2.10 Exercise

library(tidyr)
library(knitr)
library(utils)
library(ggplot2)
library(readxl)
library(forecast)
## Registered S3 method overwritten by 'quantmod':
##   method            from
##   as.zoo.data.frame zoo
library(fpp2)
## ── Attaching packages ──────────────────────────────────────────────────────────────────────────────────────────────────────────────────────────────────────────── fpp2 2.4 ──
## ✓ fma       2.4     ✓ expsmooth 2.3
## 

2.1 Use the help function to explore what the series gold, woolyrnq and gas represent.

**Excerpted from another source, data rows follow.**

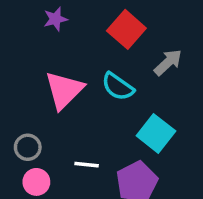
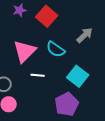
red square: (126, 29) -> (47, 16), moved
white line: (87, 165) -> (38, 75), moved

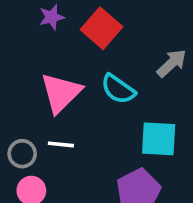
white line: (38, 75) -> (61, 144), moved
cyan square: (78, 76) -> (159, 139), turned -35

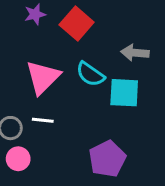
gray arrow: (172, 63) -> (135, 53), turned -132
cyan square: (159, 139) -> (124, 93), moved

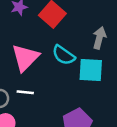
gray arrow: (135, 53) -> (99, 38), turned 100

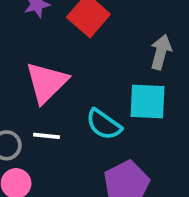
cyan semicircle: (64, 55) -> (104, 124), moved

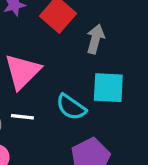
gray arrow: (161, 52) -> (95, 39), moved

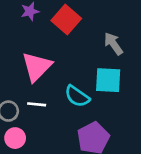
gray arrow: (95, 39) -> (113, 44), moved, turned -50

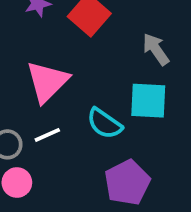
white line: (37, 104) -> (47, 135), turned -30

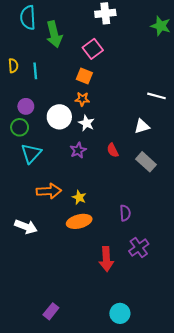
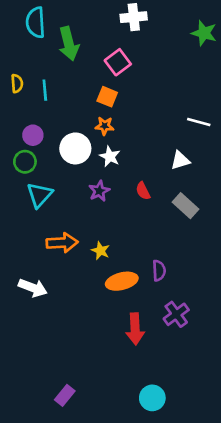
orange ellipse: (79, 221) -> (122, 281), moved

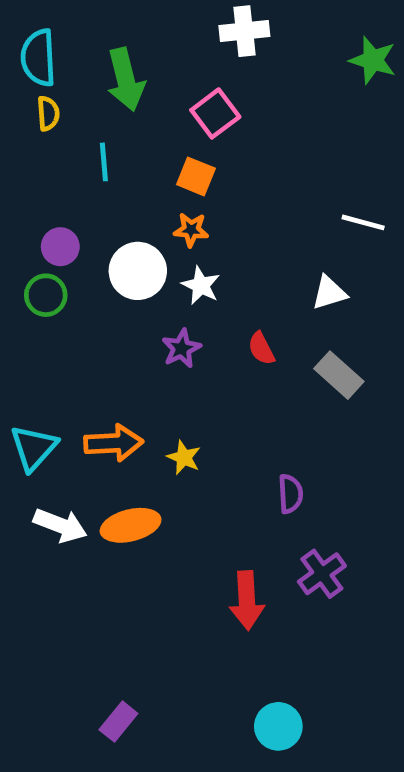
cyan semicircle: (36, 22) -> (38, 58), moved
yellow semicircle: (17, 83) -> (48, 113), moved
cyan line: (45, 90) -> (104, 162), moved
cyan triangle: (40, 195) -> (34, 448), moved
orange ellipse: (122, 281) -> (131, 525), moved

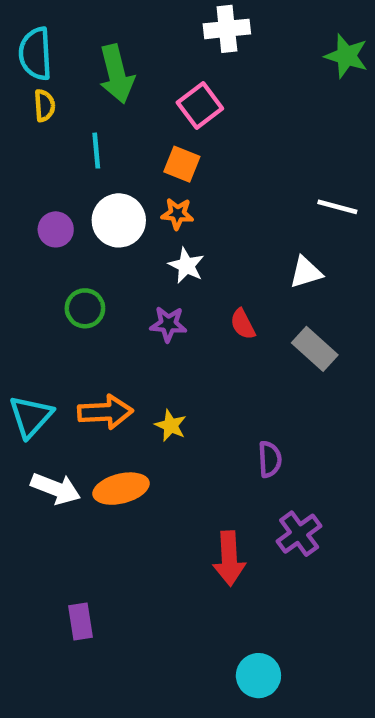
white circle: (138, 271) -> (119, 220), moved
green circle: (46, 295) -> (85, 308), moved
purple star: (181, 348) -> (168, 324), turned 30
purple rectangle: (118, 722) -> (80, 621), moved, turned -48

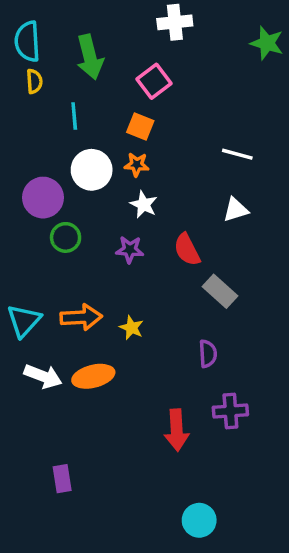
white line: (337, 207) -> (237, 154), moved
purple circle: (56, 229) -> (43, 198), moved, size x1.5
red semicircle: (243, 324) -> (187, 250), size x1.4
gray rectangle: (315, 349) -> (220, 291), moved
purple cross: (299, 534) -> (230, 411), turned 32

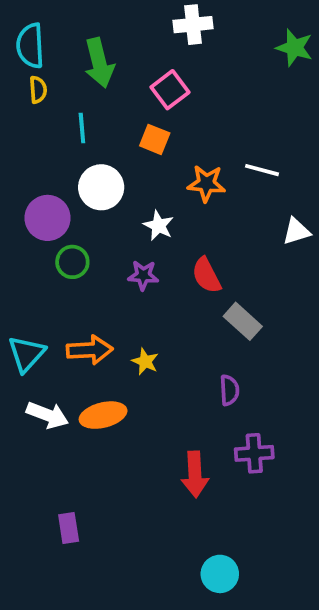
orange star: (137, 165) -> (206, 183), moved, size x1.4
white triangle: (236, 210) -> (296, 231), moved

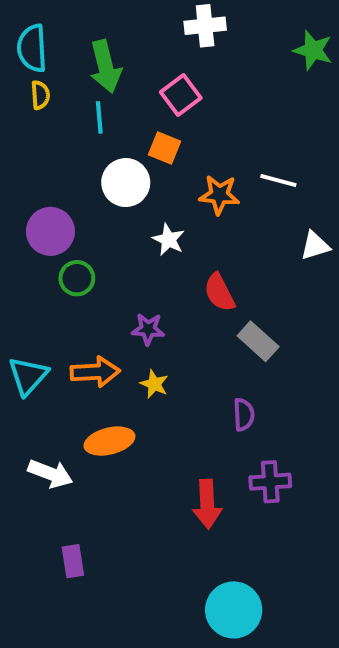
cyan line: (82, 128) -> (99, 117), moved
white circle: (101, 187) -> (126, 183), moved
purple star: (143, 275) -> (148, 329), moved
white arrow: (48, 415) -> (50, 474), moved
cyan circle: (220, 574) -> (234, 610), size x1.4

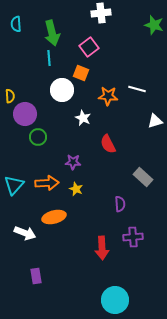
cyan semicircle: (32, 48) -> (16, 24), size x0.7
yellow semicircle: (40, 95) -> (10, 96), moved
gray rectangle: (258, 341) -> (143, 177), moved

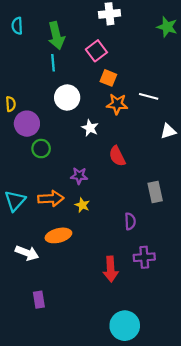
orange square: (81, 73) -> (108, 78), moved
gray rectangle: (143, 177) -> (155, 192), turned 36

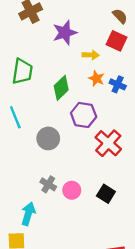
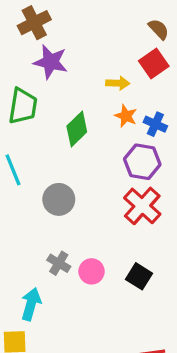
purple star: (65, 33) -> (51, 62), moved, turned 30
red square: (116, 41) -> (154, 64), turned 30
purple hexagon: (84, 115) -> (142, 162), moved

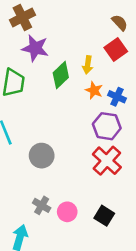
yellow arrow: (118, 83) -> (88, 65), turned 96
green diamond: (77, 129) -> (61, 75), moved

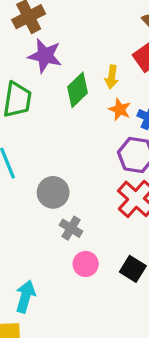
gray cross: (42, 205) -> (71, 228), moved

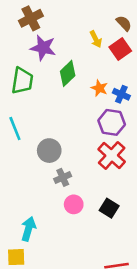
yellow arrow: (112, 77) -> (96, 39), moved, turned -35
gray cross: (71, 228) -> (63, 177), turned 35

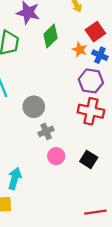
red square: (120, 49) -> (95, 32), moved
red cross: (112, 155) -> (91, 111), turned -30

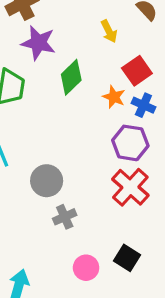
red cross: (91, 111) -> (130, 187), turned 30
pink circle: (56, 156) -> (86, 268), moved

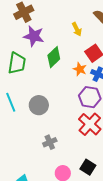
gray circle: (47, 181) -> (39, 105), moved

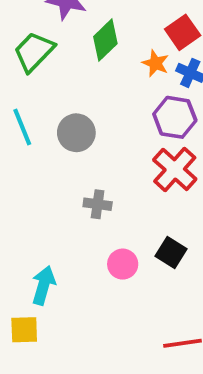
green trapezoid: (17, 63) -> (34, 52), turned -145
gray cross: (50, 142) -> (98, 204), turned 32

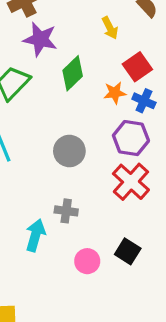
orange star: (155, 63) -> (115, 93), turned -30
gray circle: (76, 133) -> (69, 151), moved
cyan arrow: (43, 285) -> (35, 235), moved

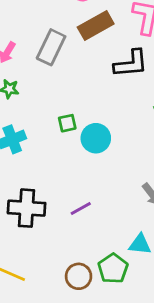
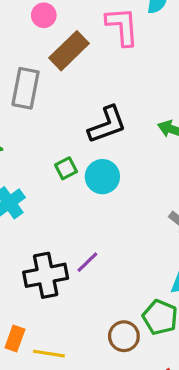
black L-shape: (131, 64) -> (107, 125), moved
purple line: (81, 208) -> (87, 262), moved

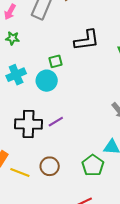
cyan circle: (102, 177) -> (47, 81), moved
brown circle: (124, 336) -> (50, 166), moved

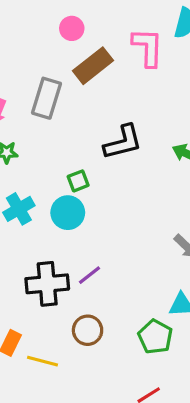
brown circle: (50, 166) -> (88, 330), moved

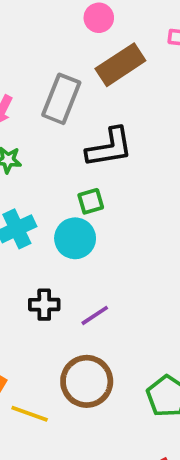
black L-shape: (123, 142) -> (109, 148), moved
black cross: (47, 284) -> (44, 305), moved, size x0.6
brown circle: (88, 330) -> (87, 381), size x1.4

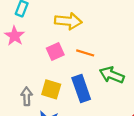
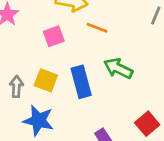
orange line: (85, 53) -> (97, 28), moved

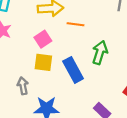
green arrow: (118, 68) -> (100, 52), turned 95
yellow square: (46, 80) -> (43, 62), moved

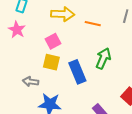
orange line: (76, 24) -> (93, 24), moved
gray arrow: (23, 86) -> (31, 82), turned -77

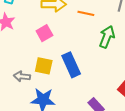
green arrow: (103, 58) -> (107, 37), moved
yellow square: (51, 62) -> (44, 66), moved

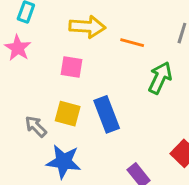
pink square: (44, 33) -> (71, 67), turned 35
gray arrow: (22, 76) -> (36, 126), turned 35

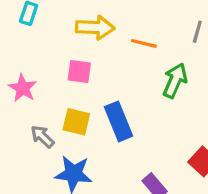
pink star: (18, 48) -> (23, 88), moved

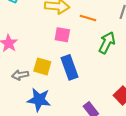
pink square: (79, 71) -> (62, 35), moved
gray arrow: (42, 137) -> (20, 75), turned -56

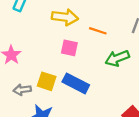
green arrow: (107, 43) -> (117, 58), turned -140
blue rectangle: (69, 67) -> (76, 83), turned -45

  1. Use autoplot() to plot each of these in separate plots.
autoplot(gold) +
  ggtitle("Daily morning gold prices") +
  xlab("1 January 1985 to 31 March 1989") +
  ylab("US Dollars")

autoplot(woolyrnq) +
  ggtitle("Quarterly production of woollen yarn in Australia") +
  xlab("Mar 1965 to Sep 1994") +
  ylab("Tonnes")

autoplot(gas) +
  ggtitle("Australian monthly gas production") +
  xlab("1956 to 1995") +
  ylab("production")

  1. What is the frequency of each series? Hint: apply the frequency() function.
frequency(gold)
## [1] 1
frequency(gas)
## [1] 12
frequency(woolyrnq)
## [1] 4
  1. Use which.max() to spot the outlier in the gold series. Which observation was it?
which.max(gold)
## [1] 770
which.max(gas)
## [1] 475
which.max(woolyrnq)
## [1] 21

2.2 Download the file tute1.csv from the book website, open it in Excel (or some other spreadsheet application), and review its contents. You should find four columns of information. Columns B through D each contain a quarterly series, labelled Sales, AdBudget and GDP. Sales contains the quarterly sales for a small company over the period 1981-2005. AdBudget is the advertising budget and GDP is the gross domestic product. All series have been adjusted for inflation.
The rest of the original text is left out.